I was drinking black coffee out of a white IKEA coffee cup. It came in a set of six—along with six blue and white saucers—for one of those impossible IKEA prices, like $3.00 or something.

When you're first setting up house, it's difficult to ignore the siren song of IKEA, beckoning to you just off the expressway, and it's only much later that you realize that nice furniture doesn't involve fake wood veneer that can peel off, nor is it made of compressed layers of something that was, perhaps, maybe at one time, wood.

Or those compressed layers that are making up your stylish yet frustrating-to-assemble bookcase {why isn't the faceless IKEA man on the directions ever shown fighting with the person who's trying to help him assemble the furniture? Because that happens all the time and is pretty much part of the process}—those layers could just be scraps of Swedish newspaper that have been skiied over by blonde-headed Swedish people as they chant in practically unaccented English about how they will draw America's youth to them with promises of cheap meatballs.

But these white coffee cups from IKEA have stood the test of time and two moves. In IKEA world, they are heirlooms now.

I was drinking out of one when I suddenly thought of Grandma Walker. It was the black coffee in it that reminded me, I think.

She had coffee throughout the day, I seem to recall, and it was always black. My grandparents had these milky glass mugs that showed the faintest outline of the coffee through as she drank cup after cup.

Grandma Walker would always have a cup of black coffee on the kitchen table as we played Go Fish when I was just a very little girl. Because my hands weren't big enough to hold all the cards, I would use the swivel kitchen chair as my card stand. I'd swing the chair around so that the back was facing the table.

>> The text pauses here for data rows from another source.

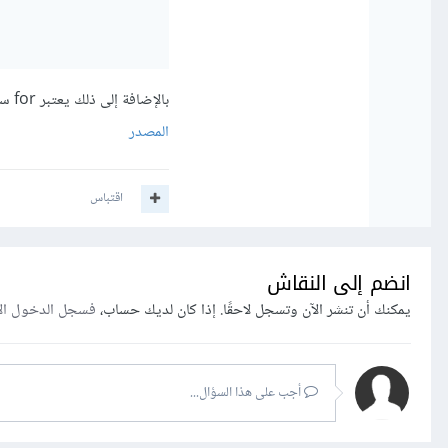
بالإضافة إلى ذلك يعتبر for سهل الكتابة والقراءة للتابع each كما رأيت في الأمثلة السابقة.
المصدر
اقتباس
انضم إلى النقاش
يمكنك أن تنشر الآن وتسجل لاحقًا. إذا كان لديك حساب،
فسجل الدخول ال
أجب على هذا السؤال...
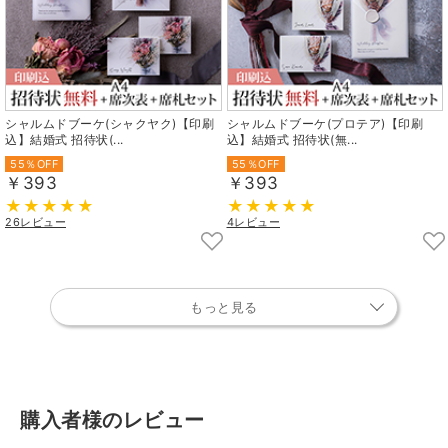
シャルムドブーケ(シャクヤク)【印刷
シャルムドブーケ(プロテア)【印刷
込】結婚式 招待状(...
込】結婚式 招待状(無...
55％OFF
55％OFF
￥393
￥393
26レビュー
4レビュー
もっと見る
購入者様のレビュー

High-backed, no arms, and covered in a light brown plasticky material that made them easy to clean, those chairs were set-up for me to play cards.

I'd crouch on the chair, studying my carefully-arranged cards—they were propped up in between the seat and the back—and peek around the side to study my grandma, to see if she was giving away any clues in her face.

Glancing out the kitchen window: did that mean she had 3s?

Looking at the orange and brown flowered wallpaper: maybe it meant she had no 3s?

Hard to tell. My grandma's thin but sturdy face and milky eyes rarely betrayed a tell.

I'd pop above the back of the chair as she took another drink of her coffee. "Do you have any 3s, Grandma?"

"Go fish," she'd say.

or

"Oh, you got me! Here you go," she'd say.

And I'd retreat to my hiding place to study her some more and wonder if I'd ever like coffee as much as she did.